Why is dancing so popular and loved? There are several reasons – they bring people together; they depict the unique cultures of different regions and popularise stories from epics and religious books; they demonstrate joy at the bountiful agricultural produce; they cover the geography and the landscape of various regions. For example one of the North Eastern Indian states (called the seven sisters) Sikkim is geographically an extension of the Himalayas and has snow covered mountains and animals that can survive in the cold weather. So one of the dance forms shows people clothed such that they look like snow leopards that dance and jump around and make appropriate sounds.

Another element is depiction of violence and controlling it by dance. There is violence in all of us – sometimes it is muted and sometimes it comes out in the open. Some dance forms especially of Nagaland (again one of the north eastern sisters) depict dancers carrying spears and sticks and making war like sounds to terrorise an enemy. The dance is riveting and it is a means of subsuming the violence that we occasionally feel for some unspecified opponent.

Similarly one dance genre of South Africa has about ten dancers dancing in a war-like menacing manner with the aim of frightening away their opponents. Who these opponents are is not clear, but the tenor and objective of the dance is clear enough — to frighten and disband the enemy. Another dance form of this country has dancers hunting animals for food and after a successful chase dancers dance and sing joyfully and merrily.

South Africa has another dance form which is traditional. With drummers drumming loudly, dancers carrying some twigs and grass in their hands and showering each other as well as some of the audience with these twigs. For what purpose? To heal people of disease.

There is a major difference between the Indian genre of dancing and that of South Africa. While the latter genre is loud and vibrant the former is more gentle and the music more melodious. However one form of dancing — the Sikh dance or Bhangra as it is called, is similar to the South African genre in terms of dynamic movements and loudness. Bhangra symbolises gratefulness and happiness – gratefulness at the abundant farm yield. Again Bhangra is now performed all over the world especially in England, USA and Canada where there are a large number of Sikhs.

Another north Indian dance — Kathak is gentle and nuanced. Here dancers express various emotions of love, sadness and hope through facial gestures and body movements. The gestures include eye and neck movements that give vent to the different emotions of the dancer. Normally this genre is based on some popular story such as that of Lord Krishna and his many female admirers called Gopis dressed in their finery. The dancer who plays the role of Krishna is often a female dancer clothed in a male dress and playing melodious music on the flute. Alternatively, the story of Ramayana is also a rich source of dance forms.
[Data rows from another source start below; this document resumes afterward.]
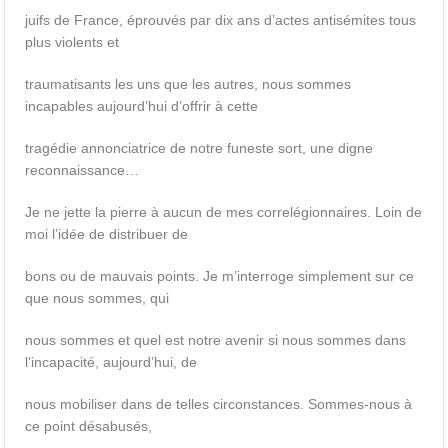
juifs de France, éprouvés par dix ans d’actes antisémites tous
plus violents et
traumatisants les uns que les autres, nous sommes
incapables aujourd’hui d’offrir à cette
tragédie annonciatrice de notre funeste sort, une digne
reconnaissance…
Je ne jette la pierre à aucun de mes correlégionnaires. Loin de
moi l’idée de distribuer de
bons ou de mauvais points. Je m’interroge simplement sur ce
que nous sommes, qui
nous sommes et quel est notre avenir si nous sommes dans
l’incapacité, aujourd’hui, de
nous mobiliser dans de telles circonstances. Sommes-nous à
ce point désabusés,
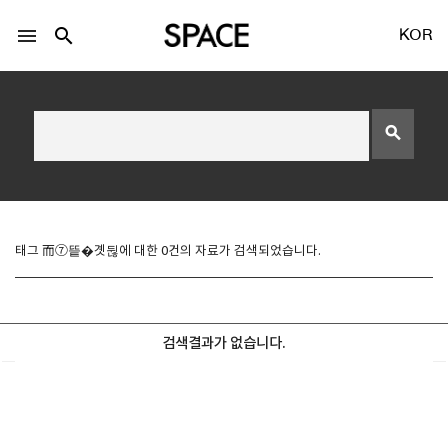
menu
search
KOR
search
LOGIN
회원가입
태그 而⑦띁�곗뒪에 대한 0건의 자료가 검색되었습니다.
Facebook 로그인
검색결과가 없습니다.
Twitter 로그인
Naver 로그인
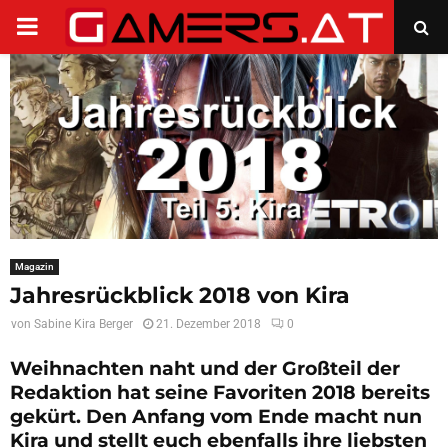
PRIMARY
MENU
Magazin
Jahresrückblick 2018 von Kira
von
Sabine Kira Berger
21. Dezember 2018
0
Weihnachten naht und der Großteil der
Redaktion hat seine Favoriten 2018 bereits
gekürt. Den Anfang vom Ende macht nun
Kira und stellt euch ebenfalls ihre liebsten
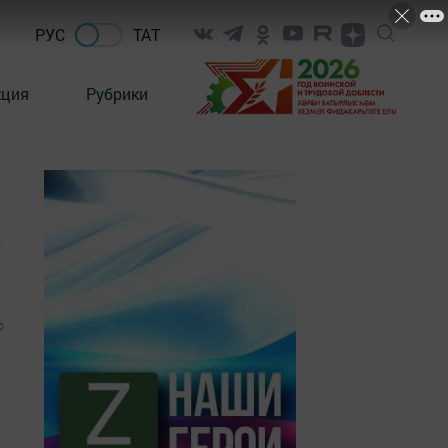
РУС
ТАТ
кция
Рубрики
о
0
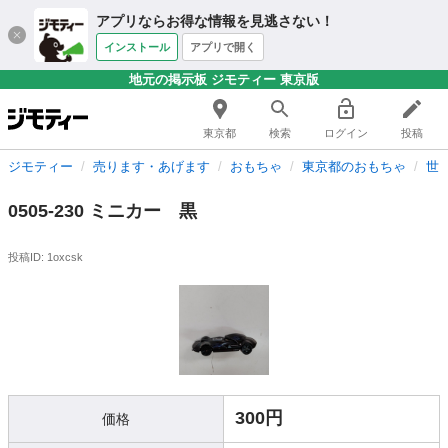
アプリならお得な情報を見逃さない！
インストール
アプリで開く
地元の掲示板 ジモティー 東京版
東京都
検索
ログイン
投稿
ジモティー
売ります・あげます
おもちゃ
東京都のおもちゃ
世
0505-230 ミニカー 黒
投稿ID: 1oxcsk
300円
価格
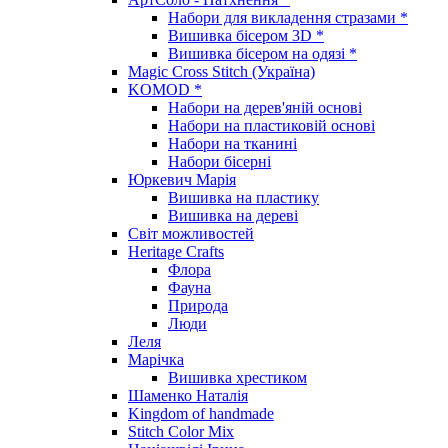
Набори для викладення стразами *
Вишивка бісером 3D *
Вишивка бісером на одязі *
Magic Cross Stitch (Україна)
KOMOD *
Набори на дерев'яній основі
Набори на пластиковій основі
Набори на тканині
Набори бісерні
Юркевич Марія
Вишивка на пластику
Вишивка на дереві
Світ можливостей
Heritage Crafts
Флора
Фауна
Природа
Люди
Леля
Марічка
Вишивка хрестиком
Шаменко Наталія
Kingdom of handmade
Stitch Color Mix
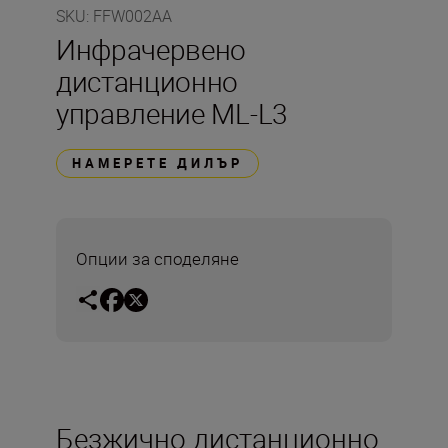
SKU
:
FFW002AA
Инфрачервено
дистанционно
управление ML-L3
НАМЕРЕТЕ ДИЛЪР
Опции за споделяне
Безжично дистанционно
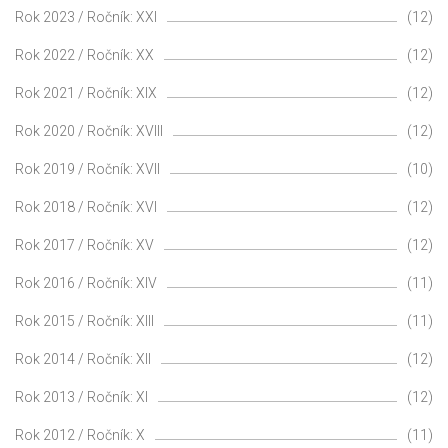
Rok 2023 / Ročník: XXI
(12)
Rok 2022 / Ročník: XX
(12)
Rok 2021 / Ročník: XIX
(12)
Rok 2020 / Ročník: XVIII
(12)
Rok 2019 / Ročník: XVII
(10)
Rok 2018 / Ročník: XVI
(12)
Rok 2017 / Ročník: XV
(12)
Rok 2016 / Ročník: XIV
(11)
Rok 2015 / Ročník: XIII
(11)
Rok 2014 / Ročník: XII
(12)
Rok 2013 / Ročník: XI
(12)
Rok 2012 / Ročník: X
(11)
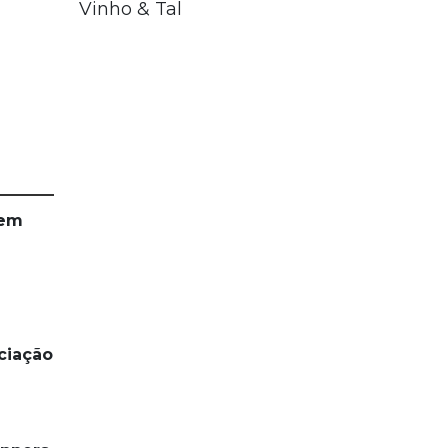
Vinho & Tal
 em
ciação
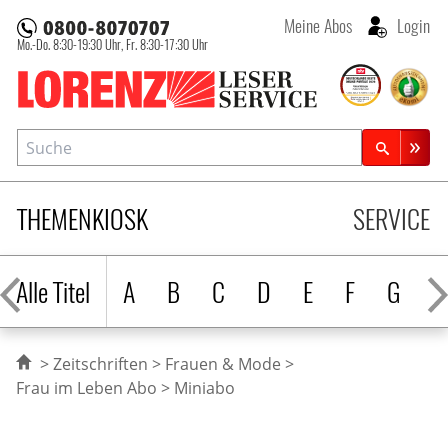
Meine Abos
Login
Mo.-Do. 8:30-19:30 Uhr,
Fr. 8:30-17:30 Uhr
Lorenz Leserservice
Suche
Zeitschriftensuche
THEMENKIOSK
SERVICE
Alle Titel
A
B
C
D
E
F
G
H
Zeitschriften
Frauen & Mode
Frau im Leben Abo
Miniabo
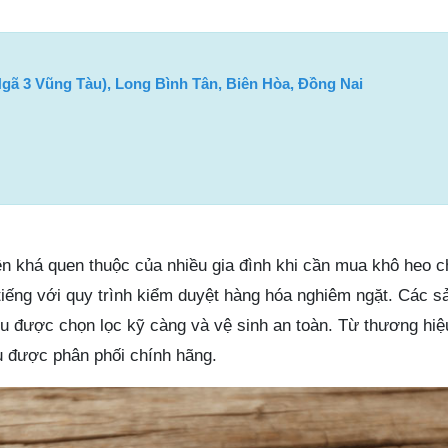
Ngã 3 Vũng Tàu), Long Bình Tân, Biên Hòa, Đồng Nai
tên khá quen thuộc của nhiều gia đình khi cần mua khô heo ch
 tiếng với quy trình kiểm duyệt hàng hóa nghiêm ngặt. Các 
ều được chọn lọc kỹ càng và vệ sinh an toàn. Từ thương hiệ
 được phân phối chính hãng.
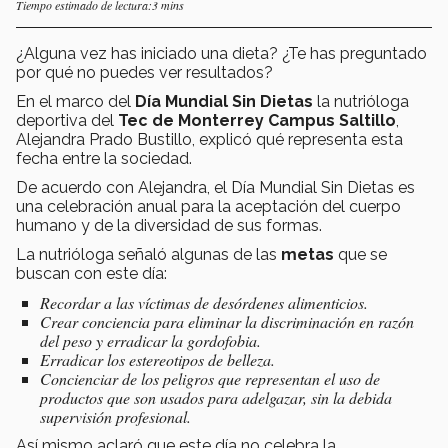
Tiempo estimado de lectura:3 mins
¿Alguna vez has iniciado una dieta? ¿Te has preguntado
por qué no puedes ver resultados?
En el marco del
Día Mundial Sin Dietas
la nutrióloga
deportiva del
Tec de Monterrey Campus Saltillo
,
Alejandra Prado Bustillo, explicó qué representa esta
fecha entre la sociedad.
De acuerdo con Alejandra, el Día Mundial Sin Dietas es
una celebración anual para la aceptación del cuerpo
humano y de la diversidad de sus formas.
La nutrióloga señaló algunas de las
metas
que se
buscan con este día:
Recordar a las víctimas de desórdenes alimenticios.
Crear conciencia para eliminar la discriminación en razón
del peso y erradicar la gordofobia.
Erradicar los estereotipos de belleza.
Concienciar de los peligros que representan el uso de
productos que son usados para adelgazar, sin la debida
supervisión profesional.
Así mismo aclaró que este día no celebra la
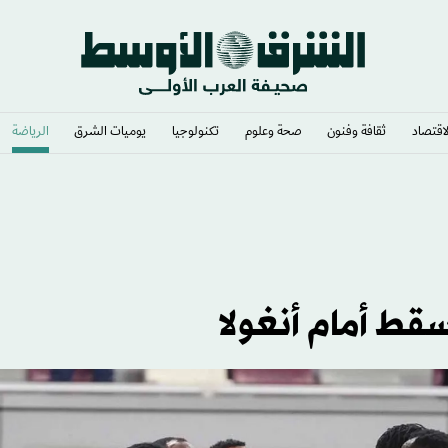
لاقتصاد
ثقافة وفنون
صحة وعلوم
تكنولوجيا
يوميات الشرق​
الرياضة
قط أمام أنغولا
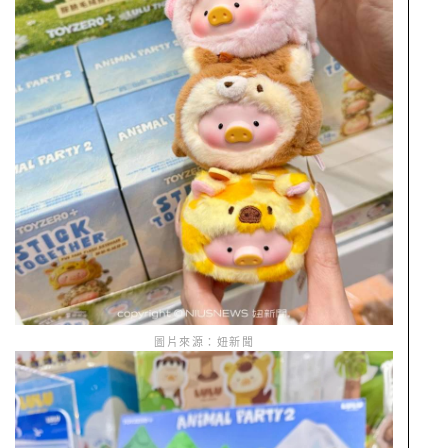
圖片來源：妞新聞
One South Indian form – popularly called Bharat Natyam is an ancient, rich and gentle form of dance. It originated in the temples of the (South Indian) state of Tamil Nadu and is a form of natya yoga (yoga of dance) that reveals various emotions such as love, longing and spirituality through bodily and eye movements of the dancers. As the name suggests it is like a dancer doing yoga. We can see many figurines called Apsaras doing Bharat Natyam adorning temples in India. Not only is Bharat Natyam common in many parts of India, it has become popular in countries such as Malaysia or Thailand where there is a sizable Indian diaspora.

Portrait of Bharatanatyam dancer with multiple mudras over white background

Portrait of Bharatanatyam dancer with multiple mudras over white background.

Even the famous Angkor Wat temple of Cambodia which was earlier a Hindu temple but has now been converted into a Buddhist temple has Apsaras dancing in various poses on its walls and pillars.

Like the infinite variety of people and their creativity, the dance forms also take on innumerable styles and forms that are pleasing, joyful and bring the dancers and the audience together in amity and friendship.